Por GERARDO FERRO ROJAS
En Colombia asesinan la paz todos los días. Se mata la paz y se mata la posibilidad futura de la paz. Así ocurrió en Marquetalia en 1964, cuando el gobierno de Guillermo León Valencia ordenó bombardear aquella zona acabando cualquier negociación con las aún nacientes guerrillas. Así ocurrió años después con la UP, traicionada y exterminada, abaleando otro proceso de paz. Y así ha ocurrido ahora, en este último proceso con las Farc.
El balazo lo propició esta vez el entonces Fiscal de la nación, Néstor Humberto Martínez. La noticia es ya conocida por todos: un montaje realizado con agentes de la DEA desembocó en un proceso que buscaba extraditar a Estados Unidos a Jesús Santrich. La mascarada de Martínez tenía por objeto asesinar una vez más la posibilidad de paz expresada en el acuerdo de La Habana. Lo logró hasta cierto punto: Santrich e Iván Márquez se convirtieron en disidentes de la guerrilla, volviendo a las armas y al monte. Con esto, el enemigo, que había sido derrotado con el diálogo, volvió a ser real, y con él, el discurso de miedo y sangre que ha sustentado la vida política de tipejos como Martínez y Uribe.
¿Por qué se condena a Colombia a la guerra? ¿Por qué desde las mismas instancias del Estado se le apuesta contra viento y marea a desmembrar un acuerdo y no a reforzarlo? Porque un gran sector político del país ha hecho de la guerra una fiesta, como diría Estanislao Zuleta. La fiesta y la felicidad de la guerra que une de manera engañosa a la comunidad en torno a la idea, aparentemente espontánea pero impuesta, de derrotar a un enemigo común.
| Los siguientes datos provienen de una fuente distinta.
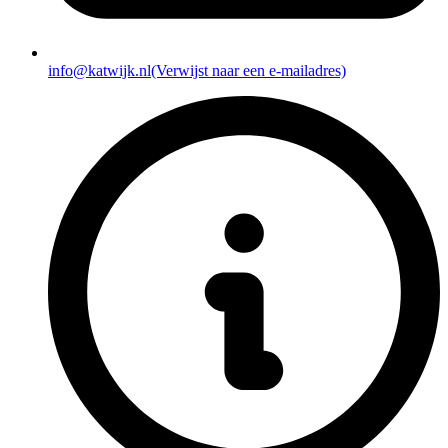
info@katwijk.nl
(Verwijst naar een e-mailadres)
La sociedad olvida los conflictos objetivos que son el caldo de cultivo de otras violencias más fácticas, se desentiende de su papel político como ciudadanos, confiando en el mesianismo de ciertos dirigentes, y termina embriagada en una fiesta que desprecia el disenso, promueve la uniformidad y el triunfo de las balas. “Plomo es lo que hay, plomo es lo que viene”, es el grito unánime que levanta los ánimos en el clímax de esa fiesta.
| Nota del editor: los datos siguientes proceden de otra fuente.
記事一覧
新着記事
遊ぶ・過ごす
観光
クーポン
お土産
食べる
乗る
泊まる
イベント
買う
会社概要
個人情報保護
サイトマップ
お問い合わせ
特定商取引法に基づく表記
El discurso de odio de Álvaro Uribe logró eso: unir todo el descontento y la frustración nacional en torno a un enemigo único. Ese enemigo, cuya materialización era la guerrilla, negaba cualquier desacuerdo, cualquier intento por plantear una razón distinta a nuestros conflictos. Duque, como buen aprendiz, es un heredero y continuador de esa lógica. El enemigo será siempre el otro: aquel que no piense como piensa el gobierno, es un enemigo. De esa forma en Colombia los enemigos dejaron de ser la desigualdad social, la falta de oportunidades laborales, la raquítica educación pública o el olvido absoluto del campo. Todo lo anterior era y es inexistente, pues el gran enemigo sigue siendo las Farc, ahora sus disidencias, el socialismo del siglo XXI, los mamertos, el castrochavismo. Y es así, a tal punto, que hablar hoy de justicia social en Colombia es suficiente para ser tildado de incendiario o resentido.
La lógica anterior niega nuestros conflictos. Y si una sociedad niega sus propios conflictos, está condenada a no resolverlos jamás. Las acciones del exfiscal Martínez apuntaban a eso: a seguir masacrando la paz, a seguir impidiendo su proceso de maduración, a seguir embriagando la conciencia colectiva en procura de continuar celebrando la fiesta de una guerra que para ellos representa poder. El poder que produce el miedo y la muerte.
La paz no es el fin del conflicto; la paz es la búsqueda de soluciones colectivas, comunes, que permitan entender el conflicto y aceptarlo como constitutivo de nuestra sociedad, nuestra historia, nuestra política. No lavarnos las manos y pedir plomo para que sean otros los que se maten. La movilización social de los últimos meses es una esperanza. Es posible que Colombia esté por fin despertando de ese largo letargo embriagador de la guerra, para mirarnos de frente en nuestra absoluta y descarnada desnudez. Ahí, en la carne expuesta, están las fisuras, las cicatrices, y también los caminos para hacer de nuestro país —parafraseando otra vez a Estanislao Zuleta— un pueblo escéptico de la guerra y su fiesta, maduro para el conflicto y maduro para la paz.